No sooner had sin entered Eden, than the sacrifice which had been prepared in the eternal counsels, was revealed. The Seed of the woman was to bruise the serpent's head, and this through the bruising of His heel. Thus the first promise published the death of Christ, as the only hope of fallen man, and Adam came forth from his covert, trusting himself to its virtue.

When the full time had come for the public display of redemption, and of Israel's deliverance from death and judgment, again it was the blood on the doorposts of the Hebrew houses in Egypt (Exod. xii. 13), that was their shelter.

And the witness of the New Testament is according to the same principle. In the Lord's discourse in the sixth of John, He speaks of Himself as the True Bread from heaven, but declares that only by eating His flesh and drinking His blood - that is receiving Him as crucified - was life possessed. And in the night of the institution of the Supper (Luke xxii.), He presents Himself to the disciples as the Victim, whose body is symbolised in the bread and whose shed blood is set forth in the cup. Although then the living Christ in their midst, He presents Himself to them crucified and slain, as the Object of their faith and the title of all blessing.

The Epistles tell the same truth. The tenth of Hebrews is full of it. The offering up of the body of Christ is that through which atonement is made, sins purged, and the believing sinner sanctified.

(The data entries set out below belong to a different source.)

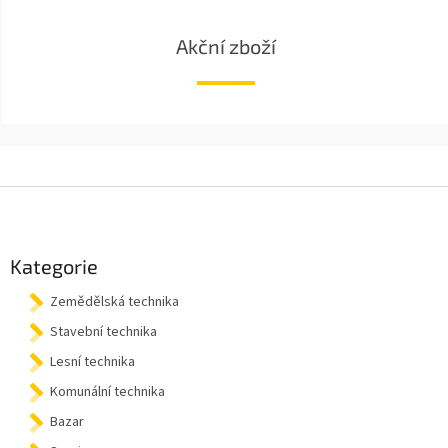
Akční zboží
Z
á
p
a
Kategorie
t
Zemědělská technika
í
Stavební technika
Lesní technika
Komunální technika
Bazar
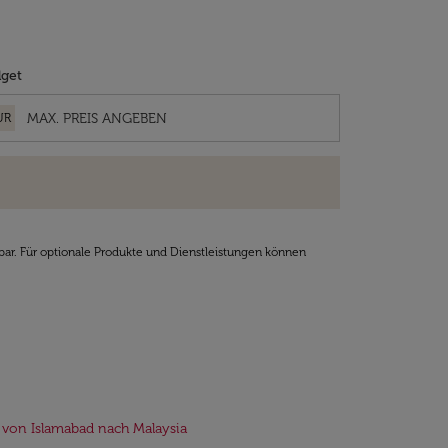
get
UR
bar. Für optionale Produkte und Dienstleistungen können
 von Islamabad nach Malaysia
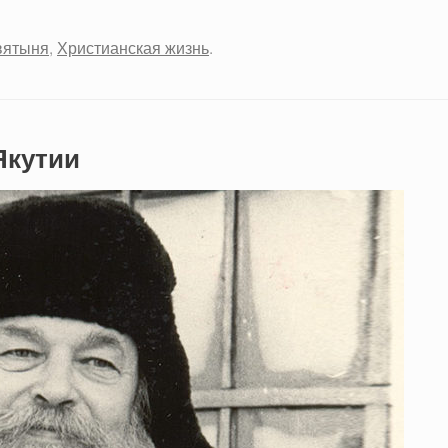
вятыня
,
Христианская жизнь
.
Якутии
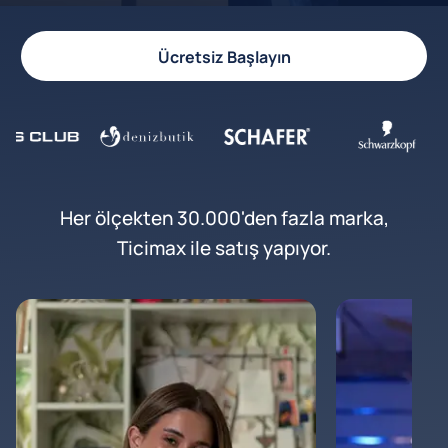
Ücretsiz Başlayın
Her ölçekten 30.000'den fazla marka,
Ticimax ile satış yapıyor.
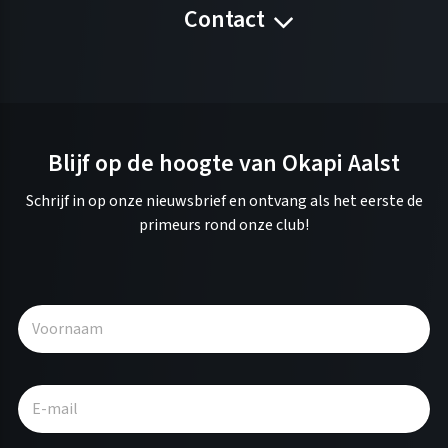
Contact
Blijf op de hoogte van Okapi Aalst
Schrijf in op onze nieuwsbrief en ontvang als het eerste de
primeurs rond onze club!
A
l
t
e
r
n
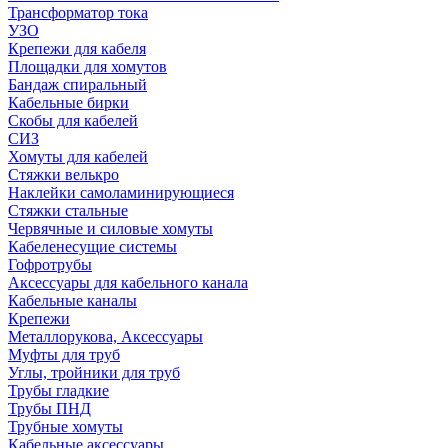
Трансформатор тока
УЗО
Крепежи для кабеля
Площадки для хомутов
Бандаж спиральный
Кабельные бирки
Cкобы для кабелей
СИЗ
Хомуты для кабелей
Стяжки велькро
Наклейки самоламинирующиеся
Стяжки стальные
Червячные и силовые хомуты
Кабеленесущие системы
Гофротрубы
Аксессуары для кабельного канала
Кабельные каналы
Крепежи
Металлорукова, Аксессуары
Муфты для труб
Углы, тройники для труб
Трубы гладкие
Трубы ПНД
Трубные хомуты
Кабельные аксессуары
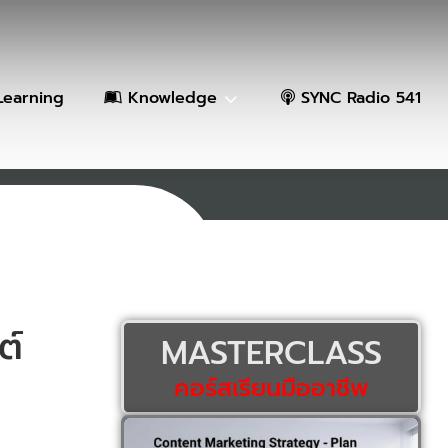
Learning
Knowledge
SYNC Radio 541
ต์
MASTERCLASS
คอร์สเรียนมืออาชีพ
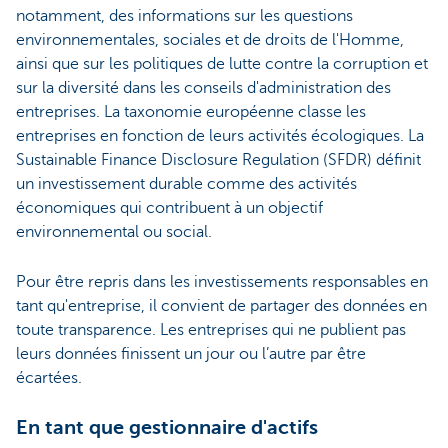
notamment, des informations sur les questions
environnementales, sociales et de droits de l'Homme,
ainsi que sur les politiques de lutte contre la corruption et
sur la diversité dans les conseils d'administration des
entreprises. La taxonomie européenne classe les
entreprises en fonction de leurs activités écologiques. La
Sustainable Finance Disclosure Regulation (SFDR) définit
un investissement durable comme des activités
économiques qui contribuent à un objectif
environnemental ou social.
Pour être repris dans les investissements responsables en
tant qu'entreprise, il convient de partager des données en
toute transparence. Les entreprises qui ne publient pas
leurs données finissent un jour ou l’autre par être
écartées.
En tant que gestionnaire d'actifs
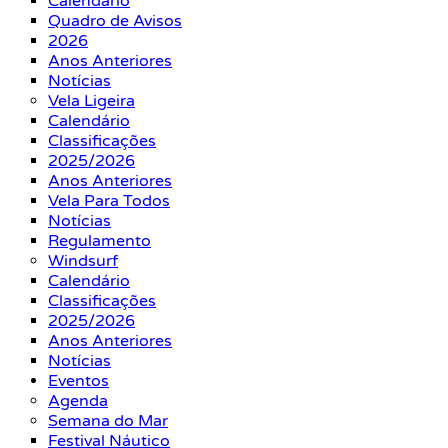
Calendário
Quadro de Avisos
2026
Anos Anteriores
Notícias
Vela Ligeira
Calendário
Classificações
2025/2026
Anos Anteriores
Vela Para Todos
Notícias
Regulamento
Windsurf
Calendário
Classificações
2025/2026
Anos Anteriores
Notícias
Eventos
Agenda
Semana do Mar
Festival Náutico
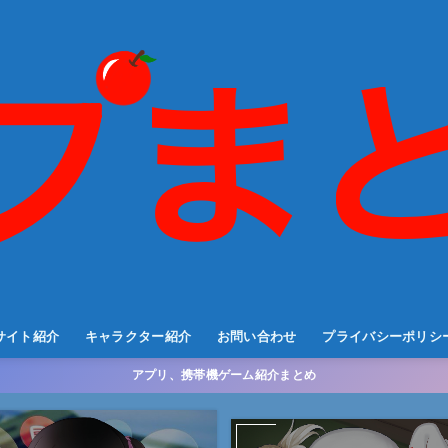
サイト紹介
キャラクター紹介
お問い合わせ
プライバシーポリシ
アプリ、携帯機ゲーム紹介まとめ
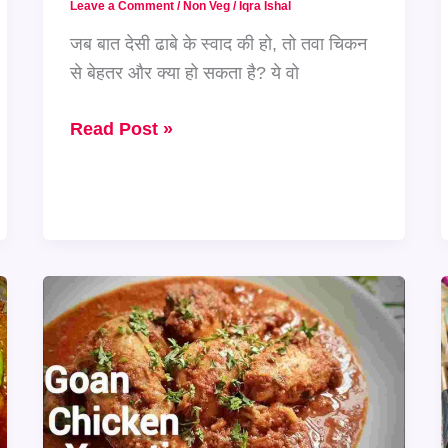
Leave a Comment
/
Non Veg
/
Iqra Ishal
Peralan!
जब बात देसी ढाबे के स्वाद की हो, तो तवा चिकन
से बेहतर और क्या हो सकता है? ये वो
तवे
Read Post »
की
खुशबू
और
मसालों
का
जादू
–
मिनटों
में
तैयार
करें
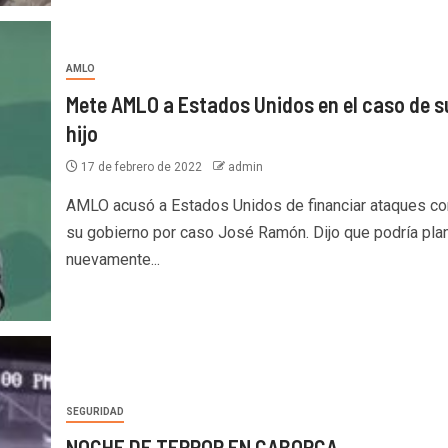
AMLO
Mete AMLO a Estados Unidos en el caso de s
hijo
17 de febrero de 2022
admin
AMLO acusó a Estados Unidos de financiar ataques co
su gobierno por caso José Ramón. Dijo que podría pla
nuevamente...
SEGURIDAD
NOCHE DE TERROR EN CABORCA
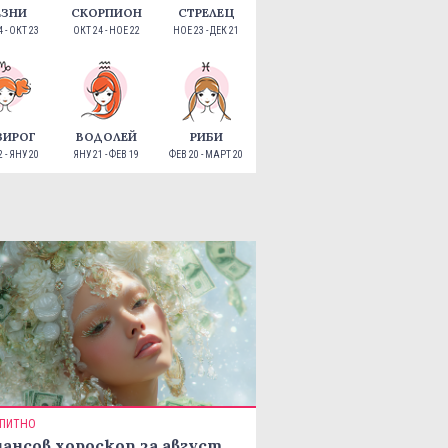
ЕЗНИ
СКОРПИОН
СТРЕЛЕЦ
 - ОКТ 23
ОКТ 24 - НОЕ 22
НОЕ 23 - ДЕК 21
ЗИРОГ
ВОДОЛЕЙ
РИБИ
 - ЯНУ 20
ЯНУ 21 - ФЕВ 19
ФЕВ 20 - МАРТ 20
ПИТНО
ансов хороскоп за август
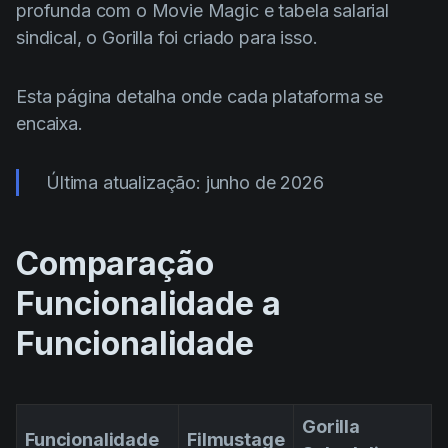
profunda com o Movie Magic e tabela salarial
sindical, o Gorilla foi criado para isso.
Esta página detalha onde cada plataforma se
encaixa.
Última atualização: junho de 2026
Comparação
Funcionalidade a
Funcionalidade
Gorilla
Funcionalidade
Filmustage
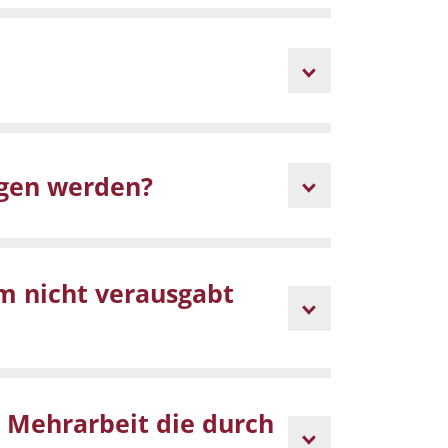
agen werden?
um nicht verausgabt
e Mehrarbeit die durch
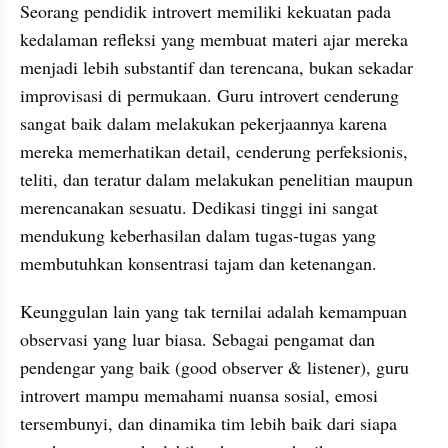
Seorang pendidik introvert memiliki kekuatan pada 
kedalaman refleksi yang membuat materi ajar mereka 
menjadi lebih substantif dan terencana, bukan sekadar 
improvisasi di permukaan. Guru introvert cenderung 
sangat baik dalam melakukan pekerjaannya karena 
mereka memerhatikan detail, cenderung perfeksionis, 
teliti, dan teratur dalam melakukan penelitian maupun 
merencanakan sesuatu. Dedikasi tinggi ini sangat 
mendukung keberhasilan dalam tugas-tugas yang 
membutuhkan konsentrasi tajam dan ketenangan.
Keunggulan lain yang tak ternilai adalah kemampuan 
observasi yang luar biasa. Sebagai pengamat dan 
pendengar yang baik (good observer & listener), guru 
introvert mampu memahami nuansa sosial, emosi 
tersembunyi, dan dinamika tim lebih baik dari siapa 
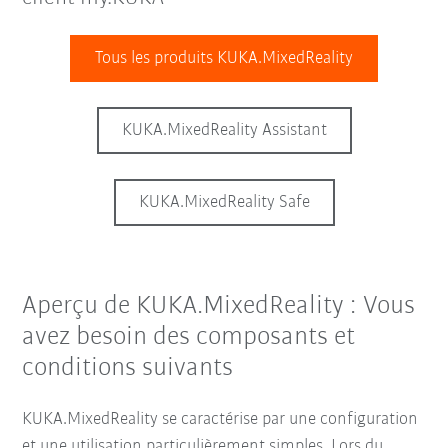
Tous les produits KUKA.MixedReality
KUKA.MixedReality Assistant
KUKA.MixedReality Safe
Aperçu de KUKA.MixedReality : Vous
avez besoin des composants et
conditions suivants
KUKA.MixedReality se caractérise par une configuration
et une utilisation particulièrement simples. Lors du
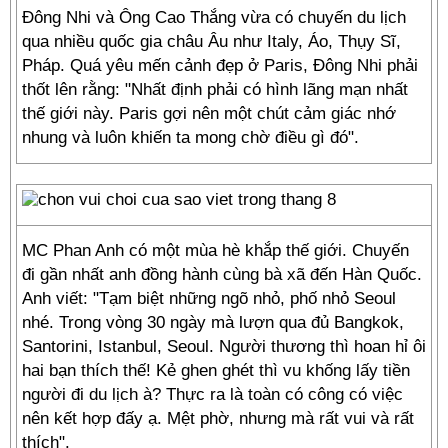
Đông Nhi và Ông Cao Thắng vừa có chuyến du lịch
qua nhiều quốc gia châu Âu như Italy, Áo, Thụy Sĩ,
Pháp. Quá yêu mến cảnh đẹp ở Paris, Đông Nhi phải
thốt lên rằng: "Nhất định phải có hình lãng mạn nhất
thế giới này. Paris gợi nên một chút cảm giác nhớ
nhung và luôn khiến ta mong chờ điều gì đó".
MC Phan Anh có một mùa hè khắp thế giới. Chuyến
đi gần nhất anh đồng hành cùng bà xã đến Hàn Quốc.
Anh viết: "Tạm biệt những ngõ nhỏ, phố nhỏ Seoul
nhé. Trong vòng 30 ngày mà lượn qua đủ Bangkok,
Santorini, Istanbul, Seoul. Người thương thì hoan hỉ ôi
hai bạn thích thế! Kẻ ghen ghét thì vu khống lấy tiền
người đi du lịch à? Thực ra là toàn có công có việc
nên kết hợp đấy ạ. Mệt phờ, nhưng mà rất vui và rất
thích".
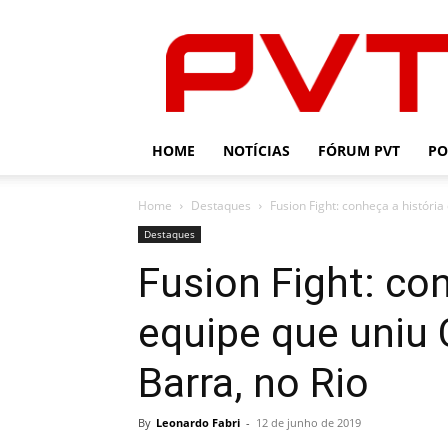
PVT
HOME
NOTÍCIAS
FÓRUM PVT
PO
Home
Destaques
Fusion Fight: conheça a história
Destaques
Fusion Fight: co
equipe que uniu 
Barra, no Rio
By
Leonardo Fabri
-
12 de junho de 2019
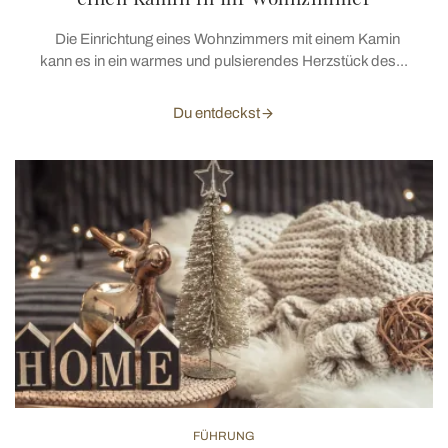
Die Einrichtung eines Wohnzimmers mit einem Kamin
kann es in ein warmes und pulsierendes Herzstück des...
Du entdeckst
FÜHRUNG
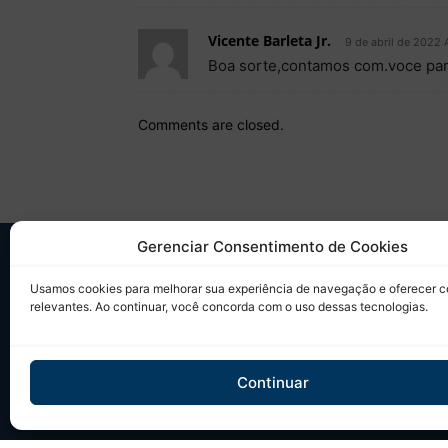
Vicente Barleta Jr.
9 de abril de 2022 
Boa sorte,contamos com.voce par
Comments are closed.
Gerenciar Consentimento de Cookies
SO
Usamos cookies para melhorar sua experiência de navegação e oferecer 
relevantes. Ao continuar, você concorda com o uso dessas tecnologias.
Desd
sobr
Tudo
Continuar
em u
Site 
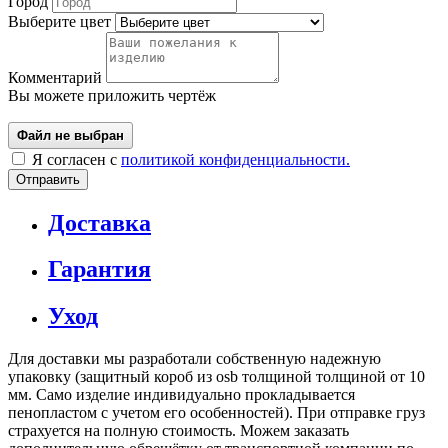
Город
Выберите цвет
Комментарий
Вы можете приложить чертёж
Я согласен с
политикой конфиденциальности.
Отправить
Доставка
Гарантия
Уход
Для доставки мы разработали собственную надежную
упаковку (защитный короб из osb толщиной толщиной от 10
мм. Само изделие индивидуально прокладывается
пенопластом с учетом его особенностей). При отправке груз
страхуется на полную стоимость. Можем заказать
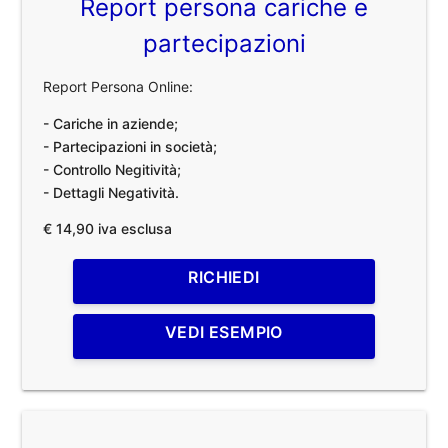
Report persona cariche e
partecipazioni
Report Persona Online:
- Cariche in aziende;
- Partecipazioni in società;
- Controllo Negitività;
- Dettagli Negatività.
€ 14,90 iva esclusa
RICHIEDI
VEDI ESEMPIO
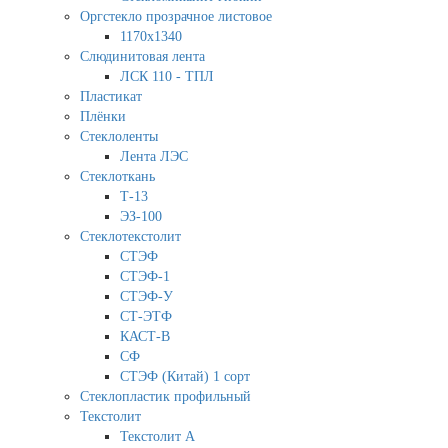
Оргстекло прозрачное листовое
1170х1340
Слюдинитовая лента
ЛСК 110 - ТПЛ
Пластикат
Плёнки
Стеклоленты
Лента ЛЭС
Стеклоткань
Т-13
ЭЗ-100
Стеклотекстолит
СТЭФ
СТЭФ-1
СТЭФ-У
СТ-ЭТФ
КАСТ-В
СФ
СТЭФ (Китай) 1 сорт
Стеклопластик профильный
Текстолит
Текстолит А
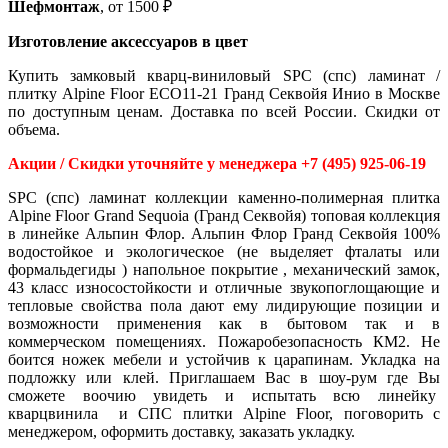
Шефмонтаж
, от 1500 ₽
Изготовление аксессуаров в цвет
Купить замковый кварц-виниловый SPC (спс) ламинат /
плитку Alpine Floor ECO11-21 Гранд Секвойя Инио в Москве
по доступным ценам. Доставка по всей России. Скидки от
объема.
Акции / Скидки уточняйте у менеджера +7 (495) 925-06-19
SPC (спс) ламинат коллекции каменно-полимерная плитка
Alpine Floor Grand Sequoia (Гранд Секвойя) топовая коллекция
в линейке Альпин Флор. Альпин Флор Гранд Секвойя 100%
водостойкое и экологическое (не выделяет фталаты или
формальдегиды ) напольное покрытие , механический замок,
43 класс износостойкости и отличные звукопоглощающие и
тепловые свойства пола дают ему лидирующие позиции и
возможности применения как в бытовом так и в
коммерческом помещениях. Пожаробезопасность КМ2. Не
боится ножек мебели и устойчив к царапинам. Укладка на
подложку или клей. Приглашаем Вас в шоу-рум где Вы
сможете воочию увидеть и испытать всю линейку
кварцвинила и СПС плитки Alpine Floor, поговорить с
менеджером, оформить доставку, заказать укладку.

And if God thus proclaims His satisfaction in the work of the Cross, faith so apprehends and receives it. The fifty-third chapter of Isaiah bears witness to this. There, the faith of the awakened Israel finds in the Cross, the ground of their pardon and their peace. They discover that their healing is by His stripes, their peace in His chastisement there. The faith of apostles and saints, finds its resting place in that same death. Peter, the apostle of the circumcision, confesses his own and his brethren's faith, in the words, "Who His own self bare our sins in His own body on the tree" (I Pet. ii. 24). And Paul, the apostle of the Gentiles, finds the spring of his life of faith in the Son of God, of whom he says-" Who loved me and gave Himself for me" (Gal. ii. 20), while John testifies "the blood of Jesus Christ, His Son, cleanseth us from all sin" (I John i. 7). Thus through all Scripture, patriarchial Mosaic, prophetic, evangelic, apostolic, the Lamb provided by God, sacrificed on the Cross, accepted in heaven, and received by faith through the drawing of the Holy Ghost, is the sinner's rest and peace. And what has thus been given in grace and accepted by faith, is to be celebrated for ever in glory. The saints who are there, while yet on earth, had sung, unto "Him that loved us and washed us from our sins in His own blood" (Rev. i. 5), and after their translation to the home of glory in heaven they still sing -"Thou art worthy to take the book and to open the seals thereof; for Thou wast slain and hast redeemed us to God by Thy blood" (Rev. v. 9). Thus, whether it be as sinners saved by grace, yet in mortal bodies, and in pilgrim militant conditions, or as saints glorified in the heavens, "the blood of the Lamb" in the common spring of their joy and confessed title to all blessing.